Konkret feiern die meisten Befragten laut YouGov mit ihrem Partner oder ihrer Partnerin (54 Prozent), mit den eigenen Kindern (41 Prozent) oder Eltern (31 Prozent). Immerhin zehn Prozent geben an, dass sie allein feiern werden, besonders viele, die zwischen 45 und 54 Jahren oder über 55 Jahre alt sind (jeweils 12 Prozent). Vier Prozent erklären, gar nicht feiern zu wollen.
Gutes zu tun oder zu spenden, scheint eher im Advent en vogue zu sein. Nur zwei Prozent haben laut Umfrage vor, das Fest selbst mit anderen Menschen im Rahmen eines Ehrenamts zu feiern, etwa in einer Suppenküche oder in der Obdachlosenhilfe. Bei katholisch.de wünscht sich ein Nutzer “ein Essen für Obdachlose, das reicht”. Und Hilfsorganisationen wie die Caritas erklären, sie wären gerne bei den Menschen, deren Schicksal vor allem in der Advents- und Weihnachtszeit viele bewegt: “Zum Beispiel bei den hunderten Kindern im Makala-Gefängnis in Kinshasa zu sein, das wäre eine sinnvolle Sache”.
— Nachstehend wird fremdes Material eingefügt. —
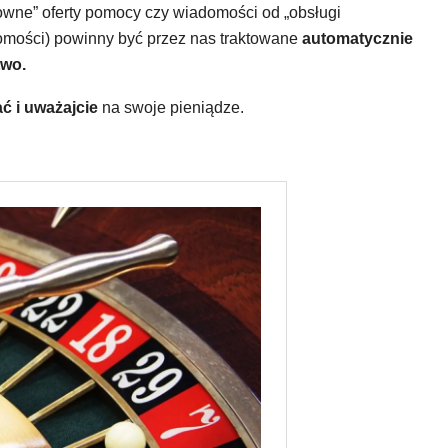
sowne” oferty pomocy czy wiadomości od „obsługi
domości) powinny być przez nas traktowane
automatycznie
two.
ać i uważajcie
na swoje pieniądze.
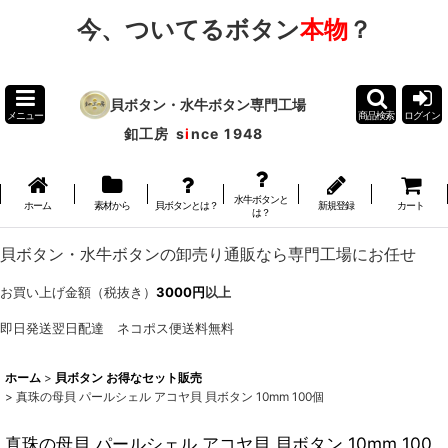
今、ついてるボタン
本物
？
貝ボタン・水牛ボタン専門工場
メニュー
商品検索
ログイン
釦工房
s
i
nce 1948
水牛ボタンと
ホーム
素材から
貝ボタンとは？
新規登録
カート
は？
貝ボタン・水牛ボタンの卸売り通販なら専門工場にお任せ
お買い上げ金額（税抜き）
3000円
以上
即日発送翌日配達 ネコポス便送料無料
ホーム
>
貝ボタン お得なセット販売
>
真珠の母貝 パールシェル アコヤ貝 貝ボタン 10mm 100個
真珠の母貝 パールシェル アコヤ貝 貝ボタン 10mm 100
Laut einer früheren YouGov-Umfrage freut sich eine Mehrheit auf das Fest. 36 Prozent gaben an, sich “eher” zu freuen, ein Viertel (25 Prozent) freut sich “sehr”. Elf Prozent freuen sich demnach “überhaupt nicht” und 20 Prozent “eher nicht” auf Weihnachten.
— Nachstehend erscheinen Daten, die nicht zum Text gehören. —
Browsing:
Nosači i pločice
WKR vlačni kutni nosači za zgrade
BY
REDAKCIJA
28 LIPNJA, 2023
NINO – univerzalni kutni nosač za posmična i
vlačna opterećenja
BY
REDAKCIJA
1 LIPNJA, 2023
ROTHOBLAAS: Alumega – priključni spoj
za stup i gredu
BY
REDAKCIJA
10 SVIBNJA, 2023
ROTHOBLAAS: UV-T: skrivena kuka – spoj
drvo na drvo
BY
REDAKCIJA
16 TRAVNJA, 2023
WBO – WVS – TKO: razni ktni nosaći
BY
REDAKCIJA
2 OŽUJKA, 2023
Am ehesten wird es laut Hillert ein Fest der Freude, wenn Menschen ihre Erwartungen herunterschrauben: “Wenn ich mir wünsche, dass es perfekt wird, kann das nur scheitern. Dann leide ich darunter, was schief gelaufen ist, wer sich nicht über sein Geschenk gefreut hat oder gar nicht erst gekommen ist.” Der Psychotherapeut zieht einen Vergleich zur biblischen Weihnachtsgeschichte: “Das war alles andere als perfekt. Und wenn das originale Weihnachten so improvisiert war – warum soll dann mein heute gelebtes Weihnachten perfekt sein?”